═════ RECORDED INFORMATION

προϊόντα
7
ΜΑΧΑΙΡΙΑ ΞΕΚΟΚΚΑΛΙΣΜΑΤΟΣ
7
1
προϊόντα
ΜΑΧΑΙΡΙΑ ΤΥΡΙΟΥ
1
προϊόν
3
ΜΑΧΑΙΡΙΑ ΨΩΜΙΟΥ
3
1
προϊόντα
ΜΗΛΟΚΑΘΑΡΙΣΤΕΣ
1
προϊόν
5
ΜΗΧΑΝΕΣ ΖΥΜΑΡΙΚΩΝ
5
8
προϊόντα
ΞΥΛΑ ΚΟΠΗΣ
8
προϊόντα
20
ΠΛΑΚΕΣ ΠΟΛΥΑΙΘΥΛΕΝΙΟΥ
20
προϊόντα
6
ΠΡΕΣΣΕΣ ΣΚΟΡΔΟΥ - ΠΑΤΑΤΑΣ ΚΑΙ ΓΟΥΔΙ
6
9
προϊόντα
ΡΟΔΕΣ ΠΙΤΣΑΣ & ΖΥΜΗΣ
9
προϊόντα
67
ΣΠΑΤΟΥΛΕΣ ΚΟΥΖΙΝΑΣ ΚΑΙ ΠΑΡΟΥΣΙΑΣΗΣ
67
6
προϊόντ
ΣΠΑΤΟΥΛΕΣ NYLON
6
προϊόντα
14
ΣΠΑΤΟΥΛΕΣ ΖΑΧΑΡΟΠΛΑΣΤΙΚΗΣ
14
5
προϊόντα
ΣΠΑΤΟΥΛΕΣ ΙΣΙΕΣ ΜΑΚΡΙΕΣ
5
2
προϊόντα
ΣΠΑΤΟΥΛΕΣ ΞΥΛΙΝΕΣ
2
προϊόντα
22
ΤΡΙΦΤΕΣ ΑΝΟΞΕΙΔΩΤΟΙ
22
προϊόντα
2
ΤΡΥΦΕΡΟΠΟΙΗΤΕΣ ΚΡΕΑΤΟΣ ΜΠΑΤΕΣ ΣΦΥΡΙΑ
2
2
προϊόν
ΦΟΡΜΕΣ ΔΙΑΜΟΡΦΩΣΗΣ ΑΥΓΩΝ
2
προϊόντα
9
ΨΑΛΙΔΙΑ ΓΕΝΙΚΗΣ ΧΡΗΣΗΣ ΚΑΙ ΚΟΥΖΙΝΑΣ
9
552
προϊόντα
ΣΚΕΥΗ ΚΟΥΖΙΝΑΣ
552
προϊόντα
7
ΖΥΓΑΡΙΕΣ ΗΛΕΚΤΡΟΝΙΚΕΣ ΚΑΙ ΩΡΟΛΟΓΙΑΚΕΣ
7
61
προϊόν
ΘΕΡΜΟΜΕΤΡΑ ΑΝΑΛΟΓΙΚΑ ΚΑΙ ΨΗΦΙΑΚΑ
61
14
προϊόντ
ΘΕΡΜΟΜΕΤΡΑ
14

══════════

- WORK TO BE COMPLETED
Pick out all lines from the data above in which the word "ΚΟΥΖΙΝΑΣ" appears.

- RESULT FOR THIS TASK
ΣΠΑΤΟΥΛΕΣ ΚΟΥΖΙΝΑΣ ΚΑΙ ΠΑΡΟΥΣΙΑΣΗΣ
ΨΑΛΙΔΙΑ ΓΕΝΙΚΗΣ ΧΡΗΣΗΣ ΚΑΙ ΚΟΥΖΙΝΑΣ
ΣΚΕΥΗ ΚΟΥΖΙΝΑΣ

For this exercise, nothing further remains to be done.